Thoughts and comments by Ned Pence
March 3 and 4, 2010
Boise, Idaho

The following are my thoughts and comments on a recent conference sponsored by the Society of American Foresters and the University of Idaho’s College of Natural Resource. Others involved were the Forest Service, the BLM, the Intermountain Forest Association, Idaho Conservation League, the Wilderness Society, Idaho Department of Lands, the Rocky Mountain Elk Foundation, and the Nature Conservancy. The Snake River Chapter of SAF deserves credit for the hard work that went into the conference. A similar convention was held in Missoula last fall.

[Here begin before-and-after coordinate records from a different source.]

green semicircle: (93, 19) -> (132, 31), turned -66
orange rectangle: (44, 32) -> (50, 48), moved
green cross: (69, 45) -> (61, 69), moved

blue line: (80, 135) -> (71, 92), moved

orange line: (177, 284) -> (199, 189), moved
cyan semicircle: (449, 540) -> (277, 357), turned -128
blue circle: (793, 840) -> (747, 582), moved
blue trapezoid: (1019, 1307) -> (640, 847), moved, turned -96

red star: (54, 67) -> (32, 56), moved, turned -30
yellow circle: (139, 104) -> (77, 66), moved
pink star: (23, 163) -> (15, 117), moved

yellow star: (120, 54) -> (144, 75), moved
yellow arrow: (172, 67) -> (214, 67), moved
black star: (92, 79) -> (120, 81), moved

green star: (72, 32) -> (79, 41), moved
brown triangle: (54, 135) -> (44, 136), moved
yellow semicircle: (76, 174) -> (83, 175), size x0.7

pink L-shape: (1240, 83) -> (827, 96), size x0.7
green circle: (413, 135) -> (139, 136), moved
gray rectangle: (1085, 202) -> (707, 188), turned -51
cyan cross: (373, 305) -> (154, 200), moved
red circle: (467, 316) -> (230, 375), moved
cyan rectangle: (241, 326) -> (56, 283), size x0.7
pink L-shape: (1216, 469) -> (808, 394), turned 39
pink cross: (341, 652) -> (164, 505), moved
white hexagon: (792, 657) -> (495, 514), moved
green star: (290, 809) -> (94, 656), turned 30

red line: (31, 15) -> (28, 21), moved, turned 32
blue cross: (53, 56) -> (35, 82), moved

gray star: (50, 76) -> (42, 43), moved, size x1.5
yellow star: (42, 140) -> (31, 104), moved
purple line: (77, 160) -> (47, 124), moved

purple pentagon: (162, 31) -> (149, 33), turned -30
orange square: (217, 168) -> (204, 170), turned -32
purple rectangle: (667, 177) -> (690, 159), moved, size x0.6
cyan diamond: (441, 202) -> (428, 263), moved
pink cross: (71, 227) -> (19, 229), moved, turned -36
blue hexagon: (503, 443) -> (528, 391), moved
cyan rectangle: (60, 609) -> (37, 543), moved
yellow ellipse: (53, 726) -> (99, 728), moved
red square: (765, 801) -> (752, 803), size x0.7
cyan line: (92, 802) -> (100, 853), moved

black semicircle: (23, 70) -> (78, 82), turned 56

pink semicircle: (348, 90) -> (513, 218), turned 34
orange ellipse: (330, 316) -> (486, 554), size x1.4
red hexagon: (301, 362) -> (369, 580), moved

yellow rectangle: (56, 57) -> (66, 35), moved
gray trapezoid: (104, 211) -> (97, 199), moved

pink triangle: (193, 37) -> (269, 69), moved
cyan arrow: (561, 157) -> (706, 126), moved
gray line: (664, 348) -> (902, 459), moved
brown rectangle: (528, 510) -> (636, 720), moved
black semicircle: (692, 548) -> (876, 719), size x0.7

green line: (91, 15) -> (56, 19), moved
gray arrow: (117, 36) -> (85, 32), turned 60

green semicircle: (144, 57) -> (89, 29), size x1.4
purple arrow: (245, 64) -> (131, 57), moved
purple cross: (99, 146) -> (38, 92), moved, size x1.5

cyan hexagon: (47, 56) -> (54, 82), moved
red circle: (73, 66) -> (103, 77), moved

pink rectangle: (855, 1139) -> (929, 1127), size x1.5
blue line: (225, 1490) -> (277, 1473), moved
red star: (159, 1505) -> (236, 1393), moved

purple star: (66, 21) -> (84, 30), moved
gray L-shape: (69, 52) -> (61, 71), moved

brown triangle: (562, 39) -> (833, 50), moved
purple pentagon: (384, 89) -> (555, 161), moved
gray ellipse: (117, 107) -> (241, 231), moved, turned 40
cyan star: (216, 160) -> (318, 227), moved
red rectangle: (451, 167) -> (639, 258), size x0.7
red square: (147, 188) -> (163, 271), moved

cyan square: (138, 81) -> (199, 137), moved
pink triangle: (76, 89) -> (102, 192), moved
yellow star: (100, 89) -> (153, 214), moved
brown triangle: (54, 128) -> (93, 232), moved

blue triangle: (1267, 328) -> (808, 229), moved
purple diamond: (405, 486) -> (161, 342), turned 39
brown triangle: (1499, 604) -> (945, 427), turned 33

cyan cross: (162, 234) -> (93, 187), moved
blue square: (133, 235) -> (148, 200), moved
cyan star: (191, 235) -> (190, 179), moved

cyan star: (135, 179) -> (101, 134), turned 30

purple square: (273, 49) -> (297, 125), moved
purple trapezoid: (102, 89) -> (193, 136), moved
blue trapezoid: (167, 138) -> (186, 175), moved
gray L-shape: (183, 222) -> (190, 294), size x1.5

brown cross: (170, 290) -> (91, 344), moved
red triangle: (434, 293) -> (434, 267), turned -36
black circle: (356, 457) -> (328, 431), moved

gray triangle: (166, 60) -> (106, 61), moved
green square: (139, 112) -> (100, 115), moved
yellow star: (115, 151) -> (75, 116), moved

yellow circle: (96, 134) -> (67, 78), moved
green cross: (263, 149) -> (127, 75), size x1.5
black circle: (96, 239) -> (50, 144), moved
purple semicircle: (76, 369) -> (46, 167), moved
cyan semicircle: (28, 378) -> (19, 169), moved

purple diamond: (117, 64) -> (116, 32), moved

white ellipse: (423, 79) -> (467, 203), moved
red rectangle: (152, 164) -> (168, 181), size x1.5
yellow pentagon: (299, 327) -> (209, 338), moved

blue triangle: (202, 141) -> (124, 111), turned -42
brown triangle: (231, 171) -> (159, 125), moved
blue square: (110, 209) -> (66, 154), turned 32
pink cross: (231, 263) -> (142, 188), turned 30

I attended the conference seeking information on the possibility of a bioenergy industry utilizing forest fuels with the possibility of sustaining forests in the inland empire. Attendance at the conference were a mix of foresters, environmentalists, and persons involved in attempts at collaboration between the federal agencies, public, forest industry and environmentalists in an attempt to find a solution to the current gridlock of forest management on federal lands.

The stated purpose was, “This conference will help people connect with global-scale issues regarding climate change, renewable energy, and carbon emissions on forests in Idaho and Montana. Discussions centered on strategies for sustaining our forests and the services people expect from them.”

Sponsors recognized the “sustainability premise” identified as “the current and future conditions of our forests determines their ability to contribute to our society’s energy security, climate change mitigation, and resilience goals.” It was recognized that the current forested conditions put the forests at risk of stand-replacing wildfire and insect and disease outbreaks. A key statement of the conference was that forest management actions must be ecologically sound, economically viable, and socially desirable to be sustainable. It is felt by conference organizers that forest managers can take action to meet “sustainability” only by obtaining a “social license” through collaboration. A few collaborative efforts are currently underway in Washington, Idaho, and Montana and the conference had sessions to discuss what has worked well and not so well.